Selon le canon en pâli, juste après que le Bouddha a atteint l'Éveil ou, plutôt, alors qu'il explorait encore les différentes facettes de cette expérience, que nous considérons habituellement comme une seule expérience indifférenciée, il prit conscience d'une très puissante aspiration. Il sut qu'il lui fallait trouver quelqu'un ou quelque chose qu'il puisse vénérer et respecter. Son impulsion fondamentale, semble-t-il, si peu de temps après son expérience de l'Éveil, a été de vénérer : de regarder vers le haut, et non vers le bas. Après réflexion, il réalisa que, ayant atteint l'Éveil, il n'y avait maintenant personne vers qui il puisse se tourner, puisque personne n'avait atteint ce qu'il avait atteint. Mais il vit qu'il pouvait vénérer le Dharma, la grande loi spirituelle en vertu de laquelle il avait atteint l'Éveil. Il décida donc de se dédier à la vénération du Dharma.
Nous ne saurions nous rappeler cet épisode trop souvent, en particulier parce qu'il est si contraire à l'attitude moderne de ne pas vouloir honorer qui ou quoi que ce soit, ni être redevable à qui ou quoi que ce soit. Nous ne sommes parfois que trop disposés à regarder les autres de haut, mais nous n'admirons pas volontiers, et éprouvons même du ressentiment si d'autres semblent nous être supérieurs de quelque façon que ce soit. Nous sommes généralement assez heureux d'admirer, voire de vénérer la force physique supérieure, la vivacité et la volonté de gagner d'un athlète, mais souvent nous ne sommes pas prêts à respecter ou à vénérer des qualités qui sont supérieures d'un point de vue spirituel.

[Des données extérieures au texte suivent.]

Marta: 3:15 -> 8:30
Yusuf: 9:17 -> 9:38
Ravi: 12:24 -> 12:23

Quelqu'un a remarqué un jour que dans toute culture où un principe particulier a une importance si fondamentale qu'il est pris pour acquis, aucun mot n'existe dans la langue locale pour décrire ce principe. Une réflexion très intéressante de ce principe est trouvée dans le fait que dans le bouddhisme, aucun mot traditionnel n'existe pour dire « tolérance ». C'est comme si, afin d'apprécier la tolérance du bouddhisme, vous deviez pouvoir le considérer du point de vue d'une tradition ou d'une culture qui ne soit pas tolérante. Traditionnellement, le bouddhisme ne se considère pas comme tolérant. Il ne promeut pas ce concept, ne suggère pas qu'il soit une religion tolérante ; il n'a jamais eu cette sorte de conscience de lui-même vis-à-vis de sa propre nature.

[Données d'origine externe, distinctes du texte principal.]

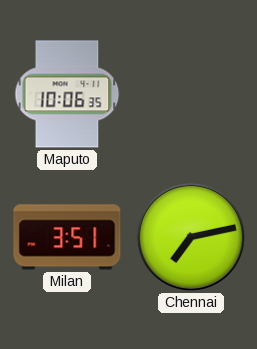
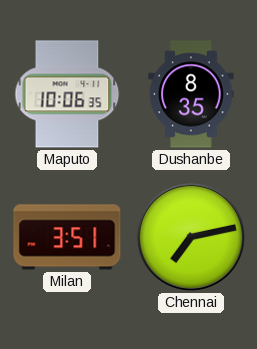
Dushanbe: none -> 8:35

Il en est de même de la hiérarchie. Traditionnellement, le bouddhisme est saturé de hiérarchies, dans une mesure telle que les bouddhistes sont presque incapables de prendre un peu de recul et de voir le bouddhisme comme hiérarchique. Le fait même que la voie spirituelle soit une série d'étapes ou de stades montre à quel point le principe de la hiérarchie fait profondément partie intégrante du bouddhisme. En fait, la vie spirituelle elle-même est inséparable du principe hiérarchique. Il y a une hiérarchie des sagesses : celle au sujet duquel vous lisez et ou dont vous entendez parler (la shruta-mayi-prajña), la sagesse que vous développez par la réflexion (la cinta-mayi-prajña) et, dans sa forme la plus élevée, la sagesse développée en méditation (la bhavana-mayi-prajña). Il y a une hiérarchie des différents niveaux du cosmos, du kamaloka jusqu'au rupaloka et à l'arupaloka. Et bien sûr il y a la hiérarchie des personnes : les arya-puggalas du Théravâda comme les bodhisattvas du Mahâyâna sont organisés en hiérarchies. Il semblerait que le concept de hiérarchie soit absolument fondamental dans le bouddhisme ; sans lui, le bouddhisme tel que nous le connaissons ne pourrait guère exister. Et pour cette raison, peut-être, il n'existe pas de mot ou de concept traditionnel pour la hiérarchie. Il y a certains mots qui expriment l'idée d'une séquence de valeurs croissantes dans un contexte particulier, mais il n'y a pas de terme générique et généralisé couvrant toutes les hiérarchies différentes et plus spécifiques.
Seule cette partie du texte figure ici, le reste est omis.